Souvent, lorsqu’un corticosurrénalome est suspecté, tout commence par l’imagerie. Un scanner est généralement réalisé (parfois pour une toute autre raison) et révèle une anomalie sur une glande surrénale. Mais l’aspect radiologique ne suffit pas toujours à dire s’il s’agit d’une lésion bénigne ou d’une tumeur maligne. Dans ces situations, il est indispensable de compléter l’imagerie par des dosages hormonaux précis, réalisés dans le sang et dans les urines, afin d’orienter rapidement la prise en charge.
Vers une amélioration du diagnostic biochimique
Le projet s’appuie sur une technologie clé : la spectrométrie de masse. Elle permet de distinguer avec précision des composés (stéroïdes) chimiquement très proches, là où les méthodes classiques d’immuno-analyse (dosages basés sur des anticorps) peuvent manquer de spécificité, avec le risque d’un profil hormonal trompeur et d’un diagnostic erroné.

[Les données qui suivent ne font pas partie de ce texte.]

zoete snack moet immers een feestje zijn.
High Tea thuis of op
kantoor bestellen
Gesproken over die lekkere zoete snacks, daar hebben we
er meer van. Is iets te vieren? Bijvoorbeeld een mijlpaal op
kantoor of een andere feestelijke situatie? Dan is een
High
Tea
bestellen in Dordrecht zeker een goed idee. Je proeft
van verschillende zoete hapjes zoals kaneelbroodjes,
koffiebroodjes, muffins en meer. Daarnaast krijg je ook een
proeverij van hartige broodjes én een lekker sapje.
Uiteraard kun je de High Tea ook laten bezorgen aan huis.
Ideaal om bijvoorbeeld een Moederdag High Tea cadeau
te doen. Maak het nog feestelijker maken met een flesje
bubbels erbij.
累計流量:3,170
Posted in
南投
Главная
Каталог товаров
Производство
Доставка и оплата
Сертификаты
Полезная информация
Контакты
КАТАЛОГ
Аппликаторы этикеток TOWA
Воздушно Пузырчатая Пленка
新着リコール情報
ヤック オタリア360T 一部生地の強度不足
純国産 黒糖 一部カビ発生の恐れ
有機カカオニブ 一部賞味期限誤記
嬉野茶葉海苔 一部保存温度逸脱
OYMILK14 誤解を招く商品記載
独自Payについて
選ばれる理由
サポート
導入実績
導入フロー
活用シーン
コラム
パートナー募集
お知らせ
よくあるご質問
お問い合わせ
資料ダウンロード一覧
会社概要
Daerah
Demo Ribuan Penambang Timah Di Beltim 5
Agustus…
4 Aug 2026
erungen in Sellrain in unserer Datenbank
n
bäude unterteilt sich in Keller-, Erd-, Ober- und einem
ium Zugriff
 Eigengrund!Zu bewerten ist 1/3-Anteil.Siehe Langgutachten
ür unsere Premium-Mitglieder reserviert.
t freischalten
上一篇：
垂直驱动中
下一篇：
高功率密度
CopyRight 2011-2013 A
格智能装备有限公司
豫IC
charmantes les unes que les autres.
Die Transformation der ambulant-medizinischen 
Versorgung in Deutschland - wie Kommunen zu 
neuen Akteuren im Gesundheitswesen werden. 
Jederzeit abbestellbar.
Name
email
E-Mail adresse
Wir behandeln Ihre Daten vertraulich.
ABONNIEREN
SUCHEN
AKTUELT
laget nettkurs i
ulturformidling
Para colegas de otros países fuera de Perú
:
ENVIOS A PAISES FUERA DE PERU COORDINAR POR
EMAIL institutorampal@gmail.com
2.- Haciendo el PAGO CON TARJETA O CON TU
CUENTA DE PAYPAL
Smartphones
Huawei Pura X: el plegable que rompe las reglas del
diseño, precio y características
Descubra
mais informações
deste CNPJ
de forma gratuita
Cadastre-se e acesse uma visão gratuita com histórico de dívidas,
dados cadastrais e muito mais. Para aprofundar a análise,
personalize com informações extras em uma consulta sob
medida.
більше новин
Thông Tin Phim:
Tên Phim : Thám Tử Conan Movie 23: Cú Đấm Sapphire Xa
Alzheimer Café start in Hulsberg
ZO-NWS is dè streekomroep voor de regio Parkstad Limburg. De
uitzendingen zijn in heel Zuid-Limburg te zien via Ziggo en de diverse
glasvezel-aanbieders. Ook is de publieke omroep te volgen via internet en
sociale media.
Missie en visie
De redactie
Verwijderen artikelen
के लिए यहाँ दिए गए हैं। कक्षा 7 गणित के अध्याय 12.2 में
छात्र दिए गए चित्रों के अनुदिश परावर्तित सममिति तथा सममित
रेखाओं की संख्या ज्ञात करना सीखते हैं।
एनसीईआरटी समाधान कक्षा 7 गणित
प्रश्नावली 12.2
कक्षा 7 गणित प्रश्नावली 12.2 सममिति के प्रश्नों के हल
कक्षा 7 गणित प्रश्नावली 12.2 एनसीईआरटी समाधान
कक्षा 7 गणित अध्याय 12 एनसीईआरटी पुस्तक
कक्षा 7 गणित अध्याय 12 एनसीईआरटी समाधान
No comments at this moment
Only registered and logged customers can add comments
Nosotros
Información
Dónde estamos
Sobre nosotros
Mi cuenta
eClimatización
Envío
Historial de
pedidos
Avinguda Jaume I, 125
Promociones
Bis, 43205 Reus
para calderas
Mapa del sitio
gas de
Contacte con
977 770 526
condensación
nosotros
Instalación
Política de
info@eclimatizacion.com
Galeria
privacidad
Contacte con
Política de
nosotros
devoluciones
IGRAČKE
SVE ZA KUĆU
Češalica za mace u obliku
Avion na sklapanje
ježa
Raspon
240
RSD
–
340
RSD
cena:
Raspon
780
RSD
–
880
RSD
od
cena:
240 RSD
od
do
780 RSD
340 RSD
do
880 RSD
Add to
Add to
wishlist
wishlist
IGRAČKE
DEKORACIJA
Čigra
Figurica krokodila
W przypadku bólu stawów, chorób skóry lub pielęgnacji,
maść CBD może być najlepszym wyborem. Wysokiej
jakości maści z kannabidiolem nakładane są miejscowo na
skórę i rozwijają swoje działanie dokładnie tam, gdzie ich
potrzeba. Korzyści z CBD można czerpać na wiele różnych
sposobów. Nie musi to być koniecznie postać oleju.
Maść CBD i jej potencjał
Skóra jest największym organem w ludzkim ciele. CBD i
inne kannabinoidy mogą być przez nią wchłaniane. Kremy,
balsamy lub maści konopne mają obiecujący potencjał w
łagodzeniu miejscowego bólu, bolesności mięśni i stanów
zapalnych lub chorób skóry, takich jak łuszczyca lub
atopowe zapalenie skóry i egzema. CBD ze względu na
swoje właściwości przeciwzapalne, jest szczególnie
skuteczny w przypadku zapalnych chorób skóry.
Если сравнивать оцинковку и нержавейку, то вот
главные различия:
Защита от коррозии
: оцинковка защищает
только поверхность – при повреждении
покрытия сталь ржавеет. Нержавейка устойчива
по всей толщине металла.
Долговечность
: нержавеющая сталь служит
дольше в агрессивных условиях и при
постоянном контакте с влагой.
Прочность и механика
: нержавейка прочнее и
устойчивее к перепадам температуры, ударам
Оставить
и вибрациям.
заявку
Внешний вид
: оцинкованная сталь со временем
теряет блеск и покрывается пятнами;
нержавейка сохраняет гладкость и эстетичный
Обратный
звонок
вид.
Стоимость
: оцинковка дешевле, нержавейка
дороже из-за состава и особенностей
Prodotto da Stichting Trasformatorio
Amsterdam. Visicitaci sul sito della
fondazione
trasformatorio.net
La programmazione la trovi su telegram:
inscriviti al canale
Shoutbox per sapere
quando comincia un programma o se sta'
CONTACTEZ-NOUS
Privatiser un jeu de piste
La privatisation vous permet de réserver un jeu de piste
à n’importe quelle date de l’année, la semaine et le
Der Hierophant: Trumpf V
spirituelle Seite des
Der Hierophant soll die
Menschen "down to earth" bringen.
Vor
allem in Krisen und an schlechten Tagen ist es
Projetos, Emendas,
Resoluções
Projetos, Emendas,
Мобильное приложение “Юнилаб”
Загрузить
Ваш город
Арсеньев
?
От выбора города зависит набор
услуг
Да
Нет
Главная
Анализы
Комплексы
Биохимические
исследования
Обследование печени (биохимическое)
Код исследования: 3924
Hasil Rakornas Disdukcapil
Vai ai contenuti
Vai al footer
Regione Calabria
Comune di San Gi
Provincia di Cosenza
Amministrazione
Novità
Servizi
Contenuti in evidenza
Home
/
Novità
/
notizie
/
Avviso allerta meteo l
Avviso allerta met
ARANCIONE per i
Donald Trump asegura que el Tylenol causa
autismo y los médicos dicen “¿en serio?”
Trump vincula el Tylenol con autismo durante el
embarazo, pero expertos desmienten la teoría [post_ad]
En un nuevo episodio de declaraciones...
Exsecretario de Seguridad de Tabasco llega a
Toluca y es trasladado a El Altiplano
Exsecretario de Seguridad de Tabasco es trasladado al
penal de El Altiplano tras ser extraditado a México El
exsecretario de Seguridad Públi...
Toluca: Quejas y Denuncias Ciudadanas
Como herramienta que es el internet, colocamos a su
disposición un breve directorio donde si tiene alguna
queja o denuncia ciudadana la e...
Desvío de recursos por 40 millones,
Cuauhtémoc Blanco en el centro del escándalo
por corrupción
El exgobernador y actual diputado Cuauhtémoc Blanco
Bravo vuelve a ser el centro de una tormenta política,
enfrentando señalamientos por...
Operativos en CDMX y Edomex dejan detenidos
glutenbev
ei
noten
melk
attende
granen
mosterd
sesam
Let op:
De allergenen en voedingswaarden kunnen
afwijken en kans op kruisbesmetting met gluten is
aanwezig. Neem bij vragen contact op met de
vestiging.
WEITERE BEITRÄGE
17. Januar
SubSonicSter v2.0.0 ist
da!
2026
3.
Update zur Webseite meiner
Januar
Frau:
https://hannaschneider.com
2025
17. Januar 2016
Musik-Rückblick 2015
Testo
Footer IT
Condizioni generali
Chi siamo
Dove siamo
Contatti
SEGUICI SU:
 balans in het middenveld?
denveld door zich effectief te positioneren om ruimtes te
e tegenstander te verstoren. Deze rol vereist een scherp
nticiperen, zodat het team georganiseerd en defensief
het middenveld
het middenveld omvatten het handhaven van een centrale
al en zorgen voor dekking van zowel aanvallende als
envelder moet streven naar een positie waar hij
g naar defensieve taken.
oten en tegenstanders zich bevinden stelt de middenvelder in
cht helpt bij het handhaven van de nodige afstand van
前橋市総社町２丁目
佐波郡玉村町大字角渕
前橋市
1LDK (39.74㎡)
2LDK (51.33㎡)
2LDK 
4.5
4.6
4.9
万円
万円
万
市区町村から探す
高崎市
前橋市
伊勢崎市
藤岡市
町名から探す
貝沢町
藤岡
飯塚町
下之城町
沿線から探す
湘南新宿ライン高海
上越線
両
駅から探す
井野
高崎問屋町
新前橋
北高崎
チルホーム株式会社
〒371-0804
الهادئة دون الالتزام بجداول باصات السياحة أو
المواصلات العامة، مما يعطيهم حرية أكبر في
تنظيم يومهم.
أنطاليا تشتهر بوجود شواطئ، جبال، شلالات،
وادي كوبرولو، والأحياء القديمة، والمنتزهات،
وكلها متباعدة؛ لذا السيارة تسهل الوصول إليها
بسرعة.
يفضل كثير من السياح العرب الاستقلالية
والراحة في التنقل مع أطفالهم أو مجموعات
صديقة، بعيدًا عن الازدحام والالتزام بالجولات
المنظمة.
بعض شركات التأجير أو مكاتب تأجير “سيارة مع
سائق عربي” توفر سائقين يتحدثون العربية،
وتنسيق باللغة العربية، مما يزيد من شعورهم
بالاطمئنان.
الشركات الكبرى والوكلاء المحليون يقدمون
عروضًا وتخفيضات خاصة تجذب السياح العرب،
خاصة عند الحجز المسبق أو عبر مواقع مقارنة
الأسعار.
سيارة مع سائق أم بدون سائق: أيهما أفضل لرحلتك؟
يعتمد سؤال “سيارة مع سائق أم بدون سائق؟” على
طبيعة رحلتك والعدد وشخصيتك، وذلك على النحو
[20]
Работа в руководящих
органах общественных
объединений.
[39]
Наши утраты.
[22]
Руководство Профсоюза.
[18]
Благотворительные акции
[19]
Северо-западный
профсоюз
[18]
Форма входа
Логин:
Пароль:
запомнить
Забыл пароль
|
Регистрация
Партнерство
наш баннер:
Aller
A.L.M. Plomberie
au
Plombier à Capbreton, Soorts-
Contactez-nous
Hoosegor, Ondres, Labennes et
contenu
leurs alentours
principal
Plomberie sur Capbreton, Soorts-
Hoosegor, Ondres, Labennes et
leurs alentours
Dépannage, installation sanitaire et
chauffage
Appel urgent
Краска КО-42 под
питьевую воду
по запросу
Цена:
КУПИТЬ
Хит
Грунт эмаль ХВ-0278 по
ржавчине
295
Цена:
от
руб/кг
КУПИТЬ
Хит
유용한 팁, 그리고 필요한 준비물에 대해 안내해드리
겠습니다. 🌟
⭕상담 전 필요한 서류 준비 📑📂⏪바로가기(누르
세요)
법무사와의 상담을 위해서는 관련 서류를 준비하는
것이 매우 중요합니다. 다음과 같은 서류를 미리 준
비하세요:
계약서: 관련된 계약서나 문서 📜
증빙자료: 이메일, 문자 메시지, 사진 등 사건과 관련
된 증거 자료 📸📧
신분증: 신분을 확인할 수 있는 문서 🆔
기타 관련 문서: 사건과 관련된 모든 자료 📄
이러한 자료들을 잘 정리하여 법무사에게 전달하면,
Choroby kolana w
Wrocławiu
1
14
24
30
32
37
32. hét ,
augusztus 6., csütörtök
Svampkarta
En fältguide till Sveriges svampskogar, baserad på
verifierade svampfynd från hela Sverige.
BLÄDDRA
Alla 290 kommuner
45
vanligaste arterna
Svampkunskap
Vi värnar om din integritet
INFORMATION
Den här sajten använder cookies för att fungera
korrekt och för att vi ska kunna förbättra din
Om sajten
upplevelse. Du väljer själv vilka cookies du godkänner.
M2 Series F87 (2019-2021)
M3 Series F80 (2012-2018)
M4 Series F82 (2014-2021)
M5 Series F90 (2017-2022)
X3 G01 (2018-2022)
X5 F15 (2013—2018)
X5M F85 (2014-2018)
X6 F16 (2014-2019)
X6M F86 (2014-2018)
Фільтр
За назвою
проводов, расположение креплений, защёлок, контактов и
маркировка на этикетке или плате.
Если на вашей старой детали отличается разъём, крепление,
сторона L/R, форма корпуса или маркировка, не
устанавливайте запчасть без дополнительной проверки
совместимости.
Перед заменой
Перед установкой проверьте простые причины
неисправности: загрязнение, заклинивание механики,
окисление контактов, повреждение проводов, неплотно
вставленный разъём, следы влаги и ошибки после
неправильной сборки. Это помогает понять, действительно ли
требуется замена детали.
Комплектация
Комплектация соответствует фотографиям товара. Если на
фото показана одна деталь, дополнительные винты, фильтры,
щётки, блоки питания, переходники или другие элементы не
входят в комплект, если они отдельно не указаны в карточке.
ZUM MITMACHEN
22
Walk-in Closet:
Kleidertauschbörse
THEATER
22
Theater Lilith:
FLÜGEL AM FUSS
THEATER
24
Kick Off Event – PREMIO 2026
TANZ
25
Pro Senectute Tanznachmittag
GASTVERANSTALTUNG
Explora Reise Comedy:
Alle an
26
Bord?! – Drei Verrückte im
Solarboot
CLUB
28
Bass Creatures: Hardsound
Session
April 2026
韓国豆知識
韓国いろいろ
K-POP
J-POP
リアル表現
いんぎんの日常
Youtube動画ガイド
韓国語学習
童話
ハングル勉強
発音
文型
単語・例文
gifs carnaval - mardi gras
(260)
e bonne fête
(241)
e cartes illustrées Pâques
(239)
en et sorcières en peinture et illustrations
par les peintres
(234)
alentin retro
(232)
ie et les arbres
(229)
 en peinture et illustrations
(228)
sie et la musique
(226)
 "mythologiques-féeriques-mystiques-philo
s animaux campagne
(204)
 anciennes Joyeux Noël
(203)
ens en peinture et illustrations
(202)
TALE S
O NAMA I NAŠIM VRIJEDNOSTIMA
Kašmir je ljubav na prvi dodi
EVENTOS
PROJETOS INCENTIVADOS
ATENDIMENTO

Grâce à cette technique, le panel sanguin de stéroïdes (une prise de sang qui mesure plusieurs hormones stéroïdiennes produites par les glandes surrénales) a été actualisé et renforcé, notamment avec l’intégration d’un marqueur hormonal important : le 11-désoxycortisol. Ce marqueur est souvent élevé, voire très élevé, dans de nombreux cas de corticosurrénalome, ce qui en fait un outil utile pour le diagnostic et le suivi. Les équipes de Saint-Luc ont rendu ce dosage opérationnel et ont mené un travail de sensibilisation auprès des professionnels (formations, cas cliniques partagés, posters dans des congrès européens, communications orales dans des congrès internationaux) afin d’encourager le recours à son dosage au bon moment. Il s’agit à présent de standardiser les mesures du 11-désoxycortisol : selon les méthodes et équipements, deux laboratoires peuvent obtenir des valeurs différentes pour un même patient. L’objectif est de fiabiliser les seuils cliniques et de sécuriser le diagnostic grâce à un réseau de laboratoires relais. Enfin, la prochaine étape consiste à aller plus loin avec le bilan des stéroïdes urinaires, techniquement plus complexe, mais très prometteur pour affiner diagnostic et suivi.
L’engagement d’un doctorant pour lancer une étude prospective
Vu la rareté de la maladie (quelques cas par an en Belgique), une étude prospective multicentrique est indispensable. Elle sera menée par un doctorant et permettra d’élargir la collecte d’échantillons afin de comparer les profils biologiques de différents patients et de valider des marqueurs fiables pour poser le bon diagnostic plus tôt et mieux suivre la maladie.
Une perspective complémentaire : la biopsie liquide
Le projet ouvre une perspective complémentaire : la biopsie liquide. Il ne s’agit pas d’une biopsie de la tumeur (contre-indiquée en cas de suspicion, en raison du risque de dissémination), mais d’une prise de sang permettant de détecter de l’ADN tumoral circulant. Cette approche pourrait aider à mieux caractériser les tumeurs (mutations, agressivité potentielle, pistes de traitements ciblés à long terme), et s’inscrit dans une logique “multi-omique” : croiser données hormonales (spectrométrie de masse), données génétiques (ADN circulant) et données cliniques. Dans cette approche, l’intelligence artificielle et la bio-informatique deviennent un levier : à terme, l’objectif est de produire un outil d’aide à la décision (un score) qui synthétise ces informations pour soutenir un diagnostic plus précoce et un suivi plus fin. Cela pourrait aussi servir de modèle pour améliorer le diagnostic et la prise en charge d’autres cancers rares.